By Mary Louise Schumacher of the Journal Sentinel
June 5, 2011
There is a wonderful irony in the public sculpture by Chinese artist Ai Weiwei that debuted in New York last month, just a few days after the close of a seemingly unrelated exhibit of Chinese art at the Metropolitan Museum of Art.
Ai’s “Zodiac Heads” is a re-creation of an 18th-century fountain commissioned by the same emperor whose treasures were up at the Met and will go on view in Milwaukee this week. That critically acclaimed show, “The Emperor’s Private Paradise,” opens Saturday at the Milwaukee Art Museum.
To many Americans who are unfamiliar with Chinese history, Ai’s giant animal heads seem whimsical, a bit of Chinese kitsch. But Ai is toying with a complex morality tale, too.
To keep time, the original heads spouted water every two hours. Ai’s sculptures keep vigil too, adding an unintended poignancy to the work. The outspoken artist has been detained by Chinese authorities since April, part of a recent crackdown against creative expression, according to human rights groups.
The original sculptures, the animals of the Chinese zodiac, were designed by Jesuit missionaries who went to the East to convert its inhabitants, only to themselves be converted, learn the language and make art, often a hybrid of Western and Eastern traditions.
This cordial meeting of artistic styles flourished especially under the Qianlong emperor, a complex man who had a taste for the exotic and who ruled what was then the planet’s richest and most powerful empire.

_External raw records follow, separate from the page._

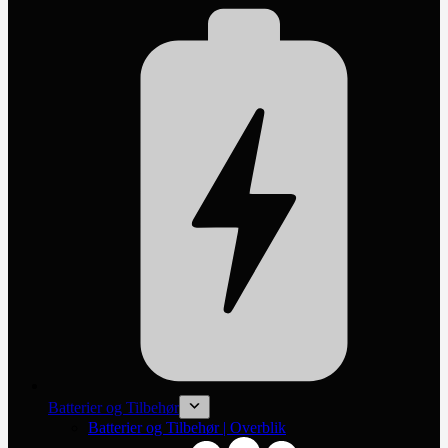
Batterier og Tilbehør
Batterier og Tilbehør | Overblik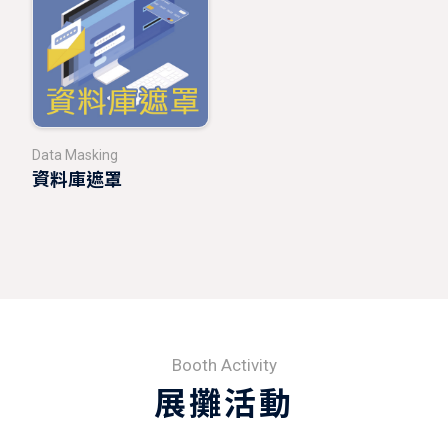
Data Masking
資料庫遮罩
Booth Activity
展攤活動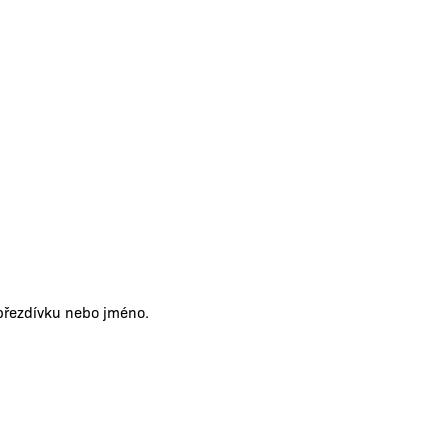
 přezdívku nebo jméno.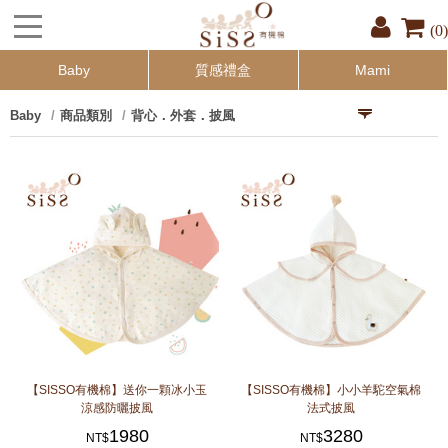
(0)
Baby
質感禮盒
Mami
Baby
商品類別
背心．外套．披風
【SISSO有機棉】送你一顆冰小玉
【SISSO有機棉】小小羊駝空氣棉
涼感防曬披風
法式披風
1980
3280
NT$
NT$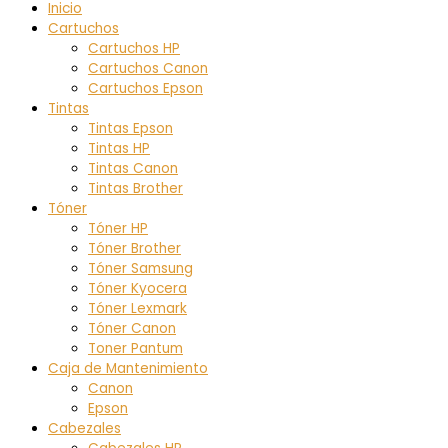
Inicio
Cartuchos
Cartuchos HP
Cartuchos Canon
Cartuchos Epson
Tintas
Tintas Epson
Tintas HP
Tintas Canon
Tintas Brother
Tóner
Tóner HP
Tóner Brother
Tóner Samsung
Tóner Kyocera
Tóner Lexmark
Tóner Canon
Toner Pantum
Caja de Mantenimiento
Canon
Epson
Cabezales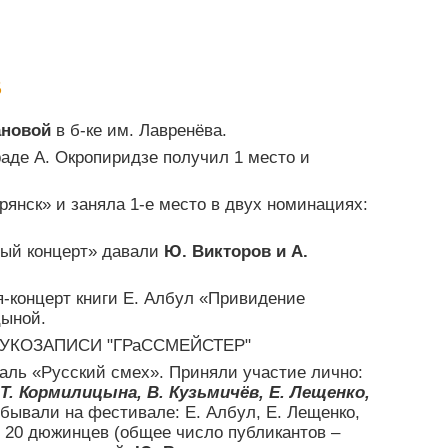
В
ановой
в б-ке им. Лавренёва.
аде А. Окропиридзе получил 1 место и
янск» и заняла 1-е место в двух номинациях:
вый концерт» давали
Ю. Викторов и А.
-концерт книги Е. Албул «Привидение
цыной.
УКОЗАПИСИ "ГРаССМЕЙСТЕР"
иваль «Русский смех». Приняли участие лично:
 Т. Кормилицына, В. Кузьмичёв, Е. Лещенко,
обывали на фестивале: Е. Албул, Е. Лещенко,
и 20 дюжинцев (общее число публикантов –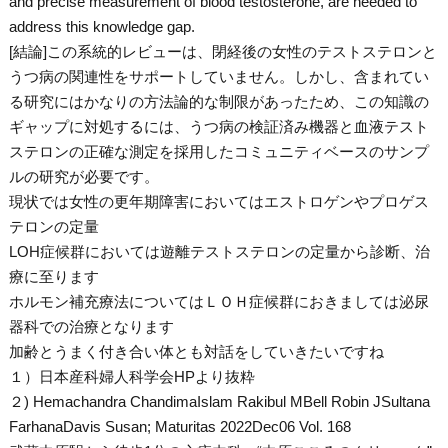
and precise measurement of blood testosterone, are needed to
address this knowledge gap.
[結論]この系統的レビューは、閉経後の女性のテストステロンと
うつ病の関連性をサポートしていません。しかし、含まれてい
る研究にはかなりの方法論的な制限があったため、この知識の
ギャップに対処するには、うつ病の検証済み機器と血液テスト
ステロンの正確な測定を採用したコミュニティベースのサンプ
ルの研究が必要です。
現状では女性の更年期障害においてはエストロゲンやプロゲス
テロンの定量
LOH症候群においては遊離テストステロンの定量から診断、治
療に至ります
ホルモン補充療法についてはＬＯＨ症候群におきましては泌尿
器科での治療となります
加齢とうまく付き合い体とも対話をしていきたいですね
１）日本産科婦人科学会HPより抜粋
２) Hemachandra ChandimaIslam Rakibul MBell Robin JSultana
FarhanaDavis Susan; Maturitas 2022Dec06 Vol. 168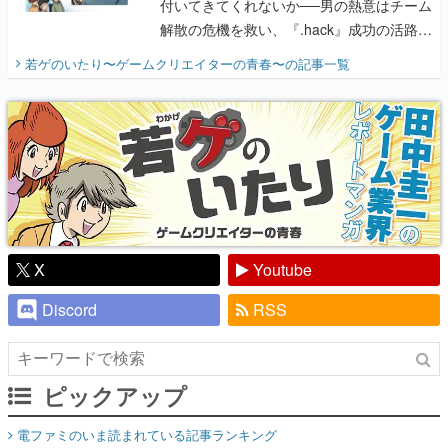
付いてきてくれないか──男の熱意はチーム
解散の危機を救い、『.hack』成功の活路を
開く。業界の快男児・松山 洋に流れる血は
若ゲのいたり〜ゲームクリエイターの青春〜
の記事一覧
『少年ジャンプ』色だった【若ゲのいた
り】
X
Youtube
Discord
RSS
ピックアップ
電ファミのいま読まれている記事ランキング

This emperor and aesthete, however, didn’t see the rise of the industrial powers coming, and the zodiac heads were pillaged during the British-led opium wars.
That these original works, actually designed and made by Western artists and a reminder of a past humiliation and western aggression, would be so vehemently proclaimed as “national treasures” by Chinese officials in recent years, as they were when some of them resurfaced on the art market, is perhaps irony enough for Ai to explore.
But Ai’s work implicates much more, raising questions that are both obvious and subtle. The work tugs at issues about cultural identity and about how, even in the midst of globalization, audiences in the West and East still read art and history so differently. Like threads pulled from a thick, fraying rug, there is so much to unravel here.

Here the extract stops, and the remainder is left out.